本発明は、ウェーハ表面に生じうる特定欠陥の検出方法、検出システムおよび検出プログラムに関する。
半導体デバイスの製造工程において歩留まりや信頼性を向上させるために、半導体デバイスの基板となるウェーハの表面の欠陥検査技術が極めて重要になりつつある。ウェーハ表面に存在する種々の欠陥を検出する表面検査装置として、ウェーハ表面を光学的手法により測定し、ウェーハ表面上の欠陥の位置に対応した輝点として、欠陥を検出する装置が知られている。

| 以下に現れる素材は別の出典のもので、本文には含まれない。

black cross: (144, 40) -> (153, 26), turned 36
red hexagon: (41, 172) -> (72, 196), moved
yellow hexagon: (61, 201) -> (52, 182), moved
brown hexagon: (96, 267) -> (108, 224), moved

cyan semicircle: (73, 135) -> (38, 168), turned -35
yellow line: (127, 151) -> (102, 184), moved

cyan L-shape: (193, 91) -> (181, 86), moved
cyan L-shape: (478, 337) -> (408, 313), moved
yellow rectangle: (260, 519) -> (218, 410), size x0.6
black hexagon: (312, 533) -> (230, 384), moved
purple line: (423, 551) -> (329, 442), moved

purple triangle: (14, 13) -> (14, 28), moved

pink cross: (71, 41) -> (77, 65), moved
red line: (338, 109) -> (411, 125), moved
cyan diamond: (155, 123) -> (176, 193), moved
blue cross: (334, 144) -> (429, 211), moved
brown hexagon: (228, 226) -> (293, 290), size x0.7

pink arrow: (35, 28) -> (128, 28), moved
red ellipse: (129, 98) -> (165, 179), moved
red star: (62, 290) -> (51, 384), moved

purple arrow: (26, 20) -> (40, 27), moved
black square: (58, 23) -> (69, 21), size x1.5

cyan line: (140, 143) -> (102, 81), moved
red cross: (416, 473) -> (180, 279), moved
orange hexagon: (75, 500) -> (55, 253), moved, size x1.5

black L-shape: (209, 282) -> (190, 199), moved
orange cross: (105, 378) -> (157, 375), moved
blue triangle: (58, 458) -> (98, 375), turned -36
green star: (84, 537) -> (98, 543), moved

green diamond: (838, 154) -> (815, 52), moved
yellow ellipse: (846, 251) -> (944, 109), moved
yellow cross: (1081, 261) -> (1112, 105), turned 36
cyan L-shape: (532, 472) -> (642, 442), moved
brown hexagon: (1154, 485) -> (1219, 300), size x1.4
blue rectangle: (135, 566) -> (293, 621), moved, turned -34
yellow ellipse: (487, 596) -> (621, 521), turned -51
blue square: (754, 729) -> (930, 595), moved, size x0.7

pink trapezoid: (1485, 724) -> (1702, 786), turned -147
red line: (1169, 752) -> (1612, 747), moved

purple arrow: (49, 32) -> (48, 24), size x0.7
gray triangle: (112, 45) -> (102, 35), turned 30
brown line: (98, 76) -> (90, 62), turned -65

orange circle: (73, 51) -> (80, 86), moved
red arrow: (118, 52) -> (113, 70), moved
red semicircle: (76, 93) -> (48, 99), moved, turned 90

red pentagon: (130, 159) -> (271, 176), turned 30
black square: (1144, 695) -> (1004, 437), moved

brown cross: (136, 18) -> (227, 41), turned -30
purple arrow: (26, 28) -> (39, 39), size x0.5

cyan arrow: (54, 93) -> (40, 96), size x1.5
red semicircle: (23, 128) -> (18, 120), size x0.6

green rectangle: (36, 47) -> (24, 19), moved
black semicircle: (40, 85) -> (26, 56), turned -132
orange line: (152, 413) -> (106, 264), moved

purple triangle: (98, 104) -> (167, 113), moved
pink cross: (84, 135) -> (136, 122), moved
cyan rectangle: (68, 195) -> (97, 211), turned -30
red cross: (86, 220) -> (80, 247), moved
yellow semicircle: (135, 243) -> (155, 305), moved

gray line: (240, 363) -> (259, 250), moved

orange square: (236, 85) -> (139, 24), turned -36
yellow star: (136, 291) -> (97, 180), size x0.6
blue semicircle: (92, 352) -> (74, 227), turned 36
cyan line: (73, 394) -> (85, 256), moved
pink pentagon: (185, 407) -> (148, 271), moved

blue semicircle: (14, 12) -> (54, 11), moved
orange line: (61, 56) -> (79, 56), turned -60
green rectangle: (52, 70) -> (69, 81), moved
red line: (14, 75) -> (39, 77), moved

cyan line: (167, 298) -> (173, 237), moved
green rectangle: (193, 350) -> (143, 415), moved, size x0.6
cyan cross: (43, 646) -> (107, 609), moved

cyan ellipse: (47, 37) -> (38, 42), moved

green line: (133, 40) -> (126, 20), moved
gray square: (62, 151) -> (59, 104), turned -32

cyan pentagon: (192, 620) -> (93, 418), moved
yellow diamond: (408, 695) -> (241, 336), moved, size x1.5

このような表面検査装置の一例として、レーザー散乱の原理を用いた表面検査装置が知られている。このレーザー散乱型表面検査装置は、レーザーをウェーハ表面に対して照射する。照射位置に欠陥があれば、ウェーハ表面から散乱光が生じるため、これを受光素子や光電子増倍管などの光検出器で検出し、光電変換素子で電気信号に変換して欠陥を輝点として検出する。ウェーハをステージに載置して、ウェーハを回転させながらウェーハの半径方向に移動させることにより、ウェーハ表面全体をレーザーで走査する。ステージにはエンコーダを取り付けているため、検出した輝点とそのウェーハ面内位置とを対応させることができ、輝点の面内位置情報として「輝点マップ」を作成することができる。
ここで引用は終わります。